Ik zou u volgende vragen willen stellen:

1. Kunt u ons, op basis van de verslagen die de sociale afgevaardigden voor de BGHM hebben opgesteld, het totale aantal klachten meedelen dat in 2019 en 2020 bij de Brusselse OVM's is ingediend? Kunt u ons ook een tabel bezorgen waarin voor elk van de zestien OVM's het aantal in 2019 en 2020 ingediende klachten wordt vermeld? Verschilt het aantal klachten aanzienlijk van maatschappij tot maatschappij? Zo ja, hoe verklaart u deze verschillen?
2. Kunt u ons zeggen welk percentage van de klagers sociale huurders zijn en welk percentage kandidaat-huurders die op een sociale woning wacht?
3. Kunt u ons statistieken bezorgen over het onderwerp van de klachten die in 2019 en 2020 bij de OVM's zijn ingediend (beheer van de kandidaturen voor het verkrijgen van een sociale woning, toewijzing van de sociale woningen, berekening van de huurprijs, berekening van de huurlasten, overdrachten, uitzettingen, staat van de huisvesting, onderhoud van het gebouw, sociale ondersteuning, enz.) Wat waren de meest genoemde aanleidingen tot klachten van sociale huurders en kandidaat-huurders van de OVM's in 2019 en 2020?
4. Hoeveel klachten werden volgens de door de BGHM verstrekte statistieken voor de jaren 2019 en 2020 door de raden van bestuur van de OVM’s onontvankelijk verklaard? Hoeveel klachten zijn ontvankelijk maar niet gegrond bevonden? Hoeveel klachten zijn door de raden van bestuur van de OVM's in 2019 en 2020 ontvankelijk en gegrond bevonden?
5. En volgens die gegevens voor de jaren 2019 en 2020, hoeveel ontevreden klagers over de beslissingen van de raden van bestuur van de OVM's gingen in beroep bij de BGHM? Heeft de BGHM beroepen toegewezen of heeft het de beslissingen van de raden van bestuur van de OVM's systematisch in eerste aanleg bevestigd?
 
 
Antwoord    In bijlage 1 vindt u een tabel met het aantal klachten dat voor elke OVM in 2019 en 2020 is ingediend, evenals de redenen voor die klachten.

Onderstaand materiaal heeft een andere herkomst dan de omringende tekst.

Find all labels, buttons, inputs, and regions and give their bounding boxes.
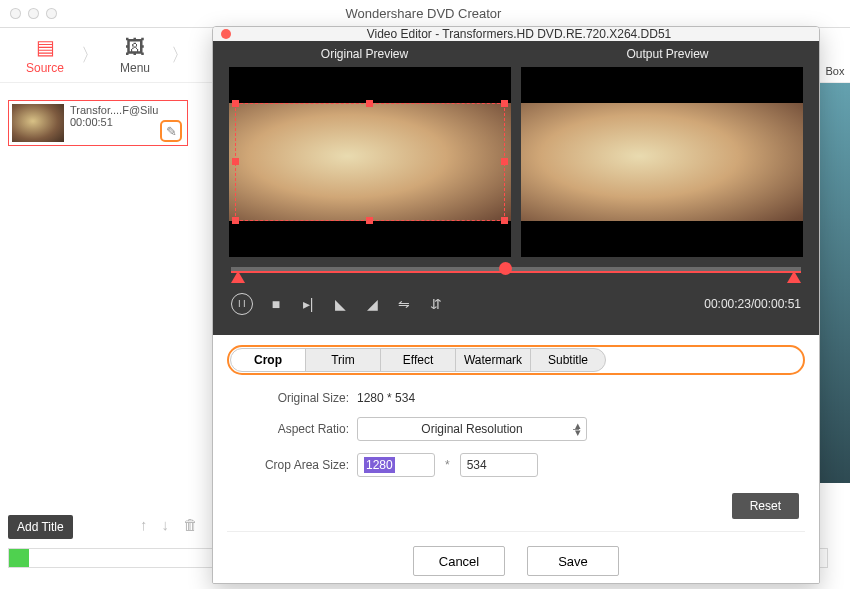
add-title-button[interactable]: Add Title: [8, 515, 73, 539]
source-meta: Transfor....F@Silu 00:00:51: [70, 104, 158, 128]
step-label: Source: [26, 61, 64, 75]
preview-labels: Original Preview Output Preview: [213, 41, 819, 67]
tab-crop[interactable]: Crop: [230, 348, 306, 372]
toolbox-label-fragment: Box: [820, 65, 850, 77]
crop-form: Original Size: 1280 * 534 Aspect Ratio: …: [227, 391, 805, 489]
aspect-ratio-select[interactable]: Original Resolution ▴▾: [357, 417, 587, 441]
editor-tabs-highlight: Crop Trim Effect Watermark Subtitle: [227, 345, 805, 375]
original-preview[interactable]: [229, 67, 511, 257]
tab-trim[interactable]: Trim: [305, 348, 381, 372]
disc-space-fill: [9, 549, 29, 567]
source-filename: Transfor....F@Silu: [70, 104, 158, 116]
aspect-ratio-label: Aspect Ratio:: [227, 422, 357, 436]
chevron-updown-icon: ▴▾: [575, 422, 581, 436]
original-preview-label: Original Preview: [213, 41, 516, 67]
zoom-dot[interactable]: [46, 8, 57, 19]
step-button[interactable]: ▸|: [299, 295, 317, 313]
pencil-icon: ✎: [166, 124, 177, 139]
editor-lower-panel: Crop Trim Effect Watermark Subtitle Orig…: [213, 335, 819, 584]
timeline-playhead[interactable]: [499, 262, 512, 275]
multiply-symbol: *: [445, 458, 450, 472]
background-preview-pane: Box: [820, 83, 850, 483]
minimize-dot[interactable]: [28, 8, 39, 19]
pause-button[interactable]: ⅠⅠ: [231, 293, 253, 315]
cancel-button[interactable]: Cancel: [413, 546, 505, 576]
timeline-track[interactable]: [231, 267, 801, 271]
flip-horizontal-icon[interactable]: ⇋: [395, 295, 413, 313]
output-preview: [521, 67, 803, 257]
move-down-icon[interactable]: ↓: [162, 516, 170, 533]
rotate-right-icon[interactable]: ◢: [363, 295, 381, 313]
original-size-label: Original Size:: [227, 391, 357, 405]
step-source[interactable]: ▤ Source: [5, 35, 85, 75]
preview-area: Original Preview Output Preview: [213, 41, 819, 335]
move-up-icon[interactable]: ↑: [140, 516, 148, 533]
tab-effect[interactable]: Effect: [380, 348, 456, 372]
crop-handle-tr[interactable]: [501, 100, 508, 107]
save-button[interactable]: Save: [527, 546, 619, 576]
flip-vertical-icon[interactable]: ⇵: [427, 295, 445, 313]
editor-tabs: Crop Trim Effect Watermark Subtitle: [230, 348, 802, 372]
crop-height-input[interactable]: 534: [460, 453, 538, 477]
tab-watermark[interactable]: Watermark: [455, 348, 531, 372]
step-menu[interactable]: 🖼 Menu: [95, 36, 175, 75]
trash-icon[interactable]: 🗑: [183, 516, 198, 533]
close-dot[interactable]: [10, 8, 21, 19]
original-size-value: 1280 * 534: [357, 391, 415, 405]
crop-selection[interactable]: [235, 103, 505, 221]
window-traffic-lights[interactable]: [10, 8, 57, 19]
main-titlebar: Wondershare DVD Creator: [0, 0, 850, 28]
source-thumbnail: [12, 104, 64, 142]
video-frame: [521, 103, 803, 221]
bottom-toolbar: ↑ ↓ 🗑: [140, 516, 198, 533]
crop-width-input[interactable]: 1280: [357, 453, 435, 477]
crop-handle-br[interactable]: [501, 217, 508, 224]
rotate-left-icon[interactable]: ◣: [331, 295, 349, 313]
crop-handle-bm[interactable]: [366, 217, 373, 224]
source-icon: ▤: [36, 35, 55, 59]
crop-handle-tm[interactable]: [366, 100, 373, 107]
source-list: Transfor....F@Silu 00:00:51 ✎: [8, 100, 188, 146]
tab-subtitle[interactable]: Subtitle: [530, 348, 606, 372]
app-title: Wondershare DVD Creator: [57, 6, 850, 21]
editor-titlebar: Video Editor - Transformers.HD DVD.RE.72…: [213, 27, 819, 41]
step-label: Menu: [120, 61, 150, 75]
crop-handle-tl[interactable]: [232, 100, 239, 107]
crop-handle-lm[interactable]: [232, 158, 239, 165]
trim-end-handle[interactable]: [787, 271, 801, 283]
video-editor-dialog: Video Editor - Transformers.HD DVD.RE.72…: [212, 26, 820, 584]
reset-button[interactable]: Reset: [732, 493, 799, 519]
edit-source-button[interactable]: ✎: [160, 120, 182, 142]
timeline[interactable]: [213, 257, 819, 287]
crop-handle-rm[interactable]: [501, 158, 508, 165]
output-preview-label: Output Preview: [516, 41, 819, 67]
playback-controls: ⅠⅠ ■ ▸| ◣ ◢ ⇋ ⇵ 00:00:23/00:00:51: [213, 287, 819, 325]
dialog-buttons: Cancel Save: [227, 531, 805, 584]
menu-icon: 🖼: [125, 36, 145, 59]
aspect-ratio-value: Original Resolution: [421, 422, 522, 436]
trim-start-handle[interactable]: [231, 271, 245, 283]
crop-area-label: Crop Area Size:: [227, 458, 357, 472]
stop-button[interactable]: ■: [267, 295, 285, 313]
source-duration: 00:00:51: [70, 116, 158, 128]
crop-handle-bl[interactable]: [232, 217, 239, 224]
editor-title: Video Editor - Transformers.HD DVD.RE.72…: [239, 27, 819, 41]
playback-time: 00:00:23/00:00:51: [704, 297, 801, 311]
editor-close-dot[interactable]: [221, 29, 231, 39]
source-item[interactable]: Transfor....F@Silu 00:00:51 ✎: [8, 100, 188, 146]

In 2019 waren 34 van deze klachten afkomstig van kandidaat-huurders en 91 klachten van huurders


In 2020 waren 29 van deze klachten afkomstig van kandidaat-huurders en 73 klachten van huurders


Wat het aantal ontvankelijk geachte klachten voor de jaren 2019 en 2020 betreft, moet er allereerst op worden gewezen dat de cijfers verschillen van de in bijlage 1 opgenomen cijfers.

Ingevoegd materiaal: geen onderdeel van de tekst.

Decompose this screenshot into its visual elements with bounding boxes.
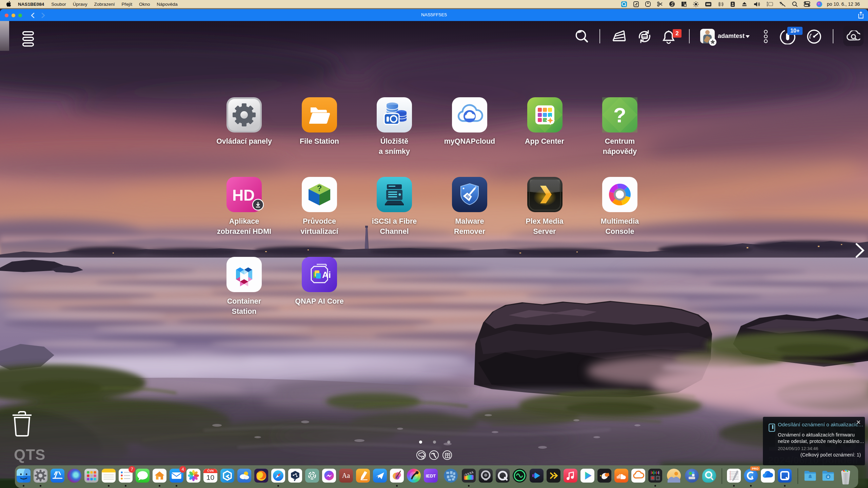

De tabel in bijlage 1 heeft namelijk betrekking op de klachten die tijdens de betrokken kalenderjaren zijn ingediend.

Het zal u echter niet verbazen dat een deel van de klachten dat in 2019 door de OVM's is behandeld, in het laatste kwartaal van 2018 is ingediend.


Zo werden sommige klachten die de OVM's in het laatste kwartaal van 2019 ontvingen, ook pas begin 2020 verwerkt.

Van de 130 klachten die in 2019 daadwerkelijk door de OVM's zijn behandeld:

- Werd geen enkele klacht als niet-ontvankelijk beschouwd;
- Werden 82 klachten ongegrond bevonden door de RvB van de OVM’s;
- Werden 37 klachten gegrond of gedeeltelijk gegrond bevonden;
- En werden 11 klachten zonder voorwerp verklaard.

Van de 124 klachten die in 2020 daadwerkelijk door de OVM's zijn behandeld:

- Werd geen enkele klacht als niet-ontvankelijk beschouwd;
- Werden 72 klachten ongegrond bevonden door de RvB van de OVM’s;
- Werden 39 klachten gegrond of gedeeltelijk gegrond bevonden;
- En werden 13 klachten zonder voorwerp verklaard.

De volgende gevallen zijn opgenomen in de categorie "zonder voorwerp":

- Klachten waarbij het probleem werd opgelost tussen de indiening van de klacht en het onderzoek ervan door het beslissingsorgaan van de OVM;

- Klachten waarvoor een van de twee partijen na de indiening ervan en voor het onderzoek ervan door de RvB heeft besloten juridische stappen te ondernemen;
- Klachten waarvoor de OVM's niet bevoegd zijn (bijvoorbeeld: burenhinder).



In 2019 zijn er 30 beroepen ingediend en in 2020 27.



De tabel in bijlage 2 geeft een overzicht van de beslissingen die in het kader van deze beroepsprocedures zijn genomen.